**Work to complete:**
Every line holding "جدید" should be copied from the records below.

======

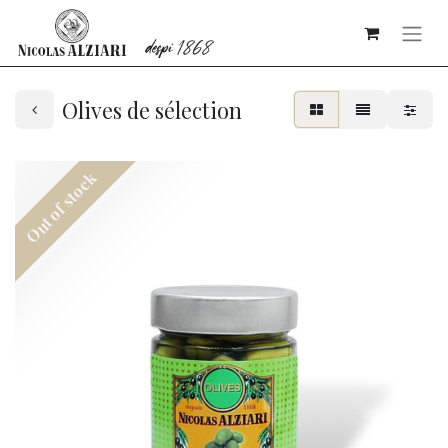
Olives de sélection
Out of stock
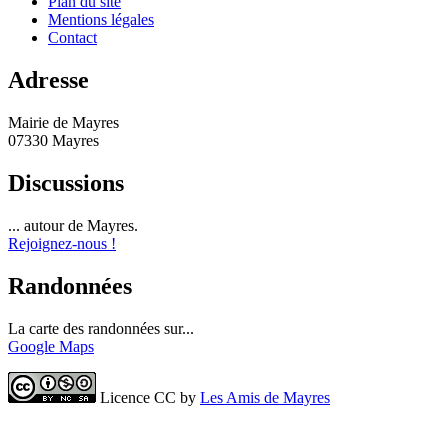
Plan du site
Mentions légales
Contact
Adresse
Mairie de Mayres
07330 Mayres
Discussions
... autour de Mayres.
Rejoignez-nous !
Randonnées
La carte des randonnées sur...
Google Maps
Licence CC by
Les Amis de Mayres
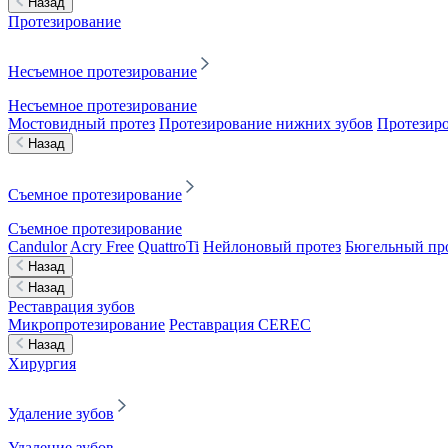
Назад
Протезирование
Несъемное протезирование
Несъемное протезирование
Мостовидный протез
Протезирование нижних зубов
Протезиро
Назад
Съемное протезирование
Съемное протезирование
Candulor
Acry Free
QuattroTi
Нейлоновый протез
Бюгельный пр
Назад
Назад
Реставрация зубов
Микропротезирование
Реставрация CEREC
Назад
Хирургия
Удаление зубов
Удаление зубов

======

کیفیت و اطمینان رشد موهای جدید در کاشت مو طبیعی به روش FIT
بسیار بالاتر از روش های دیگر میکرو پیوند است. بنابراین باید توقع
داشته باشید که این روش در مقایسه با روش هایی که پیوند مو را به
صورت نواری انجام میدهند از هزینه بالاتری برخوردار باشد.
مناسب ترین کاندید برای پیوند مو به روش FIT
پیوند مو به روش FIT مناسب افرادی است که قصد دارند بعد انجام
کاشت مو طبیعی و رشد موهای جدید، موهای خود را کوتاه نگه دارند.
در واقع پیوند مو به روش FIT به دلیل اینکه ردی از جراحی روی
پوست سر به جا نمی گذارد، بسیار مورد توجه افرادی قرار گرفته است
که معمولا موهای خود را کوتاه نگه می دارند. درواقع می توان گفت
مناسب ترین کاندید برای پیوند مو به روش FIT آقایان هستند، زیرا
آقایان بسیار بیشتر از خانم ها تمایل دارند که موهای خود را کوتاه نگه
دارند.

======

**Completed task:**
کیفیت و اطمینان رشد موهای جدید در کاشت مو طبیعی به روش FIT
کاشت مو طبیعی و رشد موهای جدید، موهای خود را کوتاه نگه دارند.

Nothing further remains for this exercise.